Was können wir von dieser Ausstellung erwarten und welche Botschaft will sie den Besuchern vermitteln?
Die Besucher sollten eine noch nie dagewesene Erfahrung erwarten. Eine Reise, wie die des Odysseus, auf der Suche nach unseren antiken Ursprüngen, die in den märchenhaften Legenden des Mythos verloren gegangen sind. Die Figur des Odysseus beherrscht die abendländische Vorstellungswelt seit dreitausend Jahren, aber vielleicht ist seine Seereise entlang der Mittelmeerrouten heute aktueller denn je.

Römische Kunst, Odysseus (1. Jahrhundert n. Chr.; Marmor, 39 x 47 cm; Sperlonga, Archäologisches Nationalmuseum)
Römische Kunst, Odysseus (1. Jahrhundert n. Chr.; Marmor, 39 x 47 cm; Sperlonga, Archäologisches Nationalmuseum)


Domenico Beccafumi, Penelope (1519; Öl auf Tafel, 84 x 48 cm; Venedig, Pinacoteca Manfrediniana del Seminario Patriarcale)
Domenico Beccafumi, Penelope (1519; Öl auf Tafel, 84 x 48 cm; Venedig, Pinacoteca Manfrediniana del Seminario Patriarcale)


Pieter Paul Rubens, Die olympischen Götter (1601-1602; Öl auf Leinwand, 204 x 379 cm; Prag, Burg)
Pieter Paul Rubens, Die olympischen Götter (1601-1602; Öl auf Leinwand, 204 x 379 cm; Prag, Burg)


Joseph Wright of Derby, Penelope wickelt ihr Tuch bei Kerzenschein aus (1783; Öl auf Leinwand, 106 x 131,4 cm; Los Angeles, J. Paul Getty Museum)
Joseph Wright of Derby, Penelope wickelt bei Kerzenschein ihr Tuch aus (1783; Öl auf Leinwand, 106 x 131,4 cm; Los Angeles, J. Paul Getty Museum)

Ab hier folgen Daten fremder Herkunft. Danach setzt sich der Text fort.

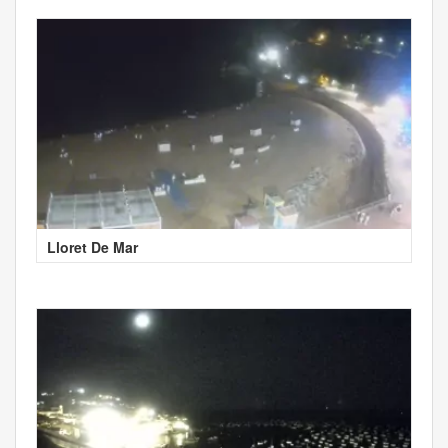
Lloret De Mar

Lèon Belly, Les Sirènes (1867; Öl auf Leinwand, 363 x 300 cm; Saint-Omer, Musée de l'hôtel Sandelin)
Lèon Belly, Les Sirènes (1867; Öl auf Leinwand, 363 x 300 cm; Saint-Omer, Musée de l’hôtel Sandelin)


John W. Waterhouse, Neidische Circe (1892; Öl auf Leinwand, 180,7 x 87,4 cm; Adelaide, Art Gallery of South Australia)
John W. Waterhouse, Circe Envious (1892; Öl auf Leinwand, 180,7 x 87,4 cm; Adelaide, Art Gallery of South Australia)

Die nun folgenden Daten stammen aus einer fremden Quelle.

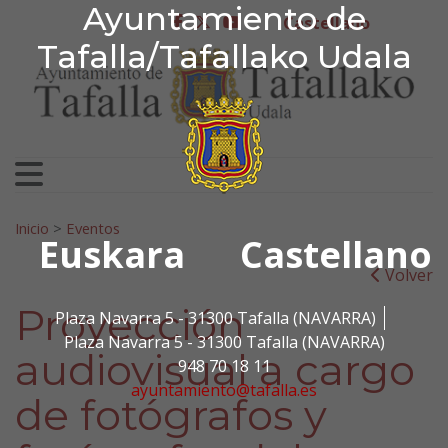
Ayuntamiento de Tafa
Ayuntamiento de
Ir al contenido
Castellano
facebook
twitter
youtube
Tafalla/Tafallako Udala
Search for:
Inicio
>
Eventos
Euskara
Castellano
Volver
Proyección
Plaza Navarra 5 - 31300 Tafalla (NAVARRA)
Plaza Navarra 5 - 31300 Tafalla (NAVARRA)
audiovisual a cargo
948 70 18 11
ayuntamiento@tafalla.es
de fotógrafos y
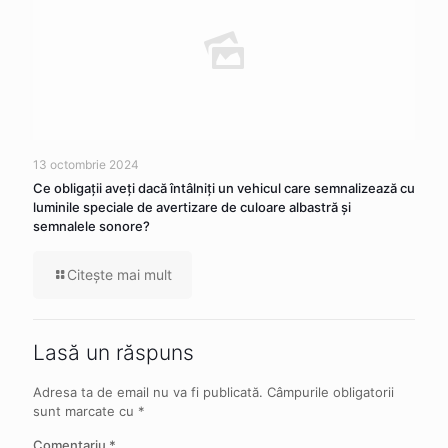
13 octombrie 2024
Ce obligaţii aveţi dacă întâlniţi un vehicul care semnalizează cu
luminile speciale de avertizare de culoare albastră şi
semnalele sonore?
Citeşte mai mult
Lasă un răspuns
Adresa ta de email nu va fi publicată.
Câmpurile obligatorii
sunt marcate cu
*
Comentariu
*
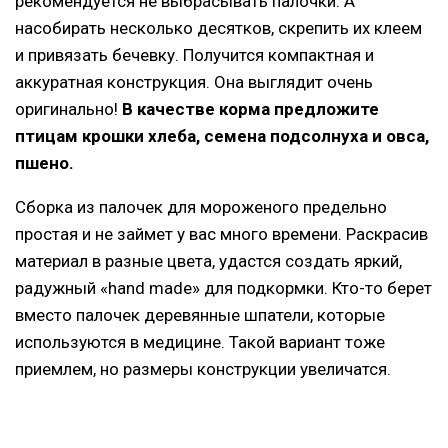
рекомендуется не выбрасывать палочки. А
насобирать несколько десятков, скрепить их клеем
и привязать бечевку. Получится компактная и
аккуратная конструкция. Она выглядит очень
оригинально!
В качестве корма предложите
птицам крошки хлеба, семена подсолнуха и овса,
пшено.
Сборка из палочек для мороженого предельно
простая и не займет у вас много времени. Раскрасив
материал в разные цвета, удастся создать яркий,
радужный «hand made» для подкормки. Кто-то берет
вместо палочек деревянные шпатели, которые
используются в медицине. Такой вариант тоже
приемлем, но размеры конструкции увеличатся.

Giorgio De Chirico, Odysseus. Selbstporträt als Odysseus (1922-24; Öl auf Leinwand; Privatsammlung)
Giorgio De Chirico, Odysseus. Selbstporträt als Odysseus (1922-24; Öl auf Leinwand; Privatsammlung)

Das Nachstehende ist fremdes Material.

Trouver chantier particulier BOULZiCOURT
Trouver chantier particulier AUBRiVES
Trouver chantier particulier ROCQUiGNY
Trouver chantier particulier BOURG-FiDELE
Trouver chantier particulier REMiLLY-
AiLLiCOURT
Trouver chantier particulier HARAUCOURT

Achtung: Die Übersetzung des italienischen Originalartikels ins Deutsche wurde mit Hilfe automatischer Tools erstellt. Wir verpflichten uns, alle Artikel zu überprüfen, aber wir garantieren nicht die völlige Abwesenheit von Ungenauigkeiten in der Übersetzung aufgrund des Programms. Sie können das Original finden, indem Sie auf die ITA-Schaltfläche klicken. Wenn Sie einen Fehler finden, kontaktieren Sie uns bitte.